◆ Work required
Across the records that follow, give the number of lines containing the word "boas" and nothing else.

◆ Provided material
○ ○ ○ ○ ○ ○ ○
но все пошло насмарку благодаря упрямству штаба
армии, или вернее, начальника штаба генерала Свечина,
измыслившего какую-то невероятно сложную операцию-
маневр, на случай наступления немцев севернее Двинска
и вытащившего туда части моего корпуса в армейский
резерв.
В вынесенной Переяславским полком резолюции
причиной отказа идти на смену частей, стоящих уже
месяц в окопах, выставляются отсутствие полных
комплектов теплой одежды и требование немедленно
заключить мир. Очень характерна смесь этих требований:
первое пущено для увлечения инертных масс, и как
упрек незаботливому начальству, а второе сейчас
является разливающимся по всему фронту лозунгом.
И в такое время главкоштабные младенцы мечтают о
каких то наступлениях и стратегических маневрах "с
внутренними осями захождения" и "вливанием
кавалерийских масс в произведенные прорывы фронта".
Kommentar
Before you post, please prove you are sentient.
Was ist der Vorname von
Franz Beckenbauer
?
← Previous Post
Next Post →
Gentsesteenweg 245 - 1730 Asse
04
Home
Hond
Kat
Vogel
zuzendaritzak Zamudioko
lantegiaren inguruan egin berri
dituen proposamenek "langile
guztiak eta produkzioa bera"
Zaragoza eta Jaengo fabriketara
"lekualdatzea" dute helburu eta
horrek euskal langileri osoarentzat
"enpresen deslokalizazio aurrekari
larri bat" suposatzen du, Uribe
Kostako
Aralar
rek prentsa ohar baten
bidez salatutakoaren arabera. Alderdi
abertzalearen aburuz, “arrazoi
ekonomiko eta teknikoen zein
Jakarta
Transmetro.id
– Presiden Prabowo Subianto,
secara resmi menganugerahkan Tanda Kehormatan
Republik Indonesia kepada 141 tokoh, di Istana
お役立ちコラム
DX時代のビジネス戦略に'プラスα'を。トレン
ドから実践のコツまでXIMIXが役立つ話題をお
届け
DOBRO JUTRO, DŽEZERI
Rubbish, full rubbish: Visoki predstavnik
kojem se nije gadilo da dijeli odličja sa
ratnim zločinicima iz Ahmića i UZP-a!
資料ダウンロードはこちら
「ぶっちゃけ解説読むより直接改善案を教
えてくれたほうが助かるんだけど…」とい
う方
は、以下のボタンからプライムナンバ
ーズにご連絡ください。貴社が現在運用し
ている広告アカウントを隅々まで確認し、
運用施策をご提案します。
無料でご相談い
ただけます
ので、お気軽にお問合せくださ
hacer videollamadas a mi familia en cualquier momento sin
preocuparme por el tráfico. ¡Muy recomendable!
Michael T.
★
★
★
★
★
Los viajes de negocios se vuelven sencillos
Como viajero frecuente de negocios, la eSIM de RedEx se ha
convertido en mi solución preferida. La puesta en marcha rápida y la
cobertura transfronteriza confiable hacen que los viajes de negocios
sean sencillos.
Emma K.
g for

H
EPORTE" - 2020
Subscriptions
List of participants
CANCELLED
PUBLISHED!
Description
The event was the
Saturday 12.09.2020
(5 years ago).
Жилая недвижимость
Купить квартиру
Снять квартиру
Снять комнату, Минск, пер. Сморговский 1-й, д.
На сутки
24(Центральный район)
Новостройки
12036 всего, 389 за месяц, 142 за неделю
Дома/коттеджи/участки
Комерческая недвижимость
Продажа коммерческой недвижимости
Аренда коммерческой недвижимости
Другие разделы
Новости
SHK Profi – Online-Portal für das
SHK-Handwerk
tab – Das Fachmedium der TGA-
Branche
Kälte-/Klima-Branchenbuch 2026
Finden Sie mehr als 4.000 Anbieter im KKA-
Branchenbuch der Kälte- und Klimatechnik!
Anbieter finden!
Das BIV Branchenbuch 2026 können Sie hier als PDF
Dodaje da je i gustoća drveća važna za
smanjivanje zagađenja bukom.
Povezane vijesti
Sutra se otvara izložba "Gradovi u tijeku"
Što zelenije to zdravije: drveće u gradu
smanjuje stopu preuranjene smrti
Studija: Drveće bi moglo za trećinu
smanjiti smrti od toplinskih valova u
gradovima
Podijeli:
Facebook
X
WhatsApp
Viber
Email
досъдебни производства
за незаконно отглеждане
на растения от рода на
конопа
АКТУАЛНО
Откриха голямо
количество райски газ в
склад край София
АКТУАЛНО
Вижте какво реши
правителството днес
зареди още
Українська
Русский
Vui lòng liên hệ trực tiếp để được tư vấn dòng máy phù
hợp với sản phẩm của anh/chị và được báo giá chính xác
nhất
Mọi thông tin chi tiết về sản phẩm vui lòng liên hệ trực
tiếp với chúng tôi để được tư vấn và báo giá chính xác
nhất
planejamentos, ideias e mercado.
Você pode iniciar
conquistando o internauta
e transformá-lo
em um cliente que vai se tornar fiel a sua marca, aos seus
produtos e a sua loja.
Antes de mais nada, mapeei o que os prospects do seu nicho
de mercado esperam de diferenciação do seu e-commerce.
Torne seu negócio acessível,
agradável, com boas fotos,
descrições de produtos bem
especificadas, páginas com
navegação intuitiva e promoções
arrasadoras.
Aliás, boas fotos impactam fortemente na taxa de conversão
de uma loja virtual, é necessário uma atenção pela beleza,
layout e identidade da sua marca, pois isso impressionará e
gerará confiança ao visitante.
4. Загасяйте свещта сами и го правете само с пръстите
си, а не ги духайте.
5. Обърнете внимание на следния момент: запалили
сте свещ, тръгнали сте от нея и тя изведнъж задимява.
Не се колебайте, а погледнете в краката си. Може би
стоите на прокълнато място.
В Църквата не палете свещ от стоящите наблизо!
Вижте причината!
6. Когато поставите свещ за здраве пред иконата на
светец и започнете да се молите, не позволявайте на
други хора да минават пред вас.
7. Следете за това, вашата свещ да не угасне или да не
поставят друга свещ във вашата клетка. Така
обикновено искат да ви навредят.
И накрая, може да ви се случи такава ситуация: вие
○ ○ ○ ○ ○ ○ ○
◆ Exercise solution
2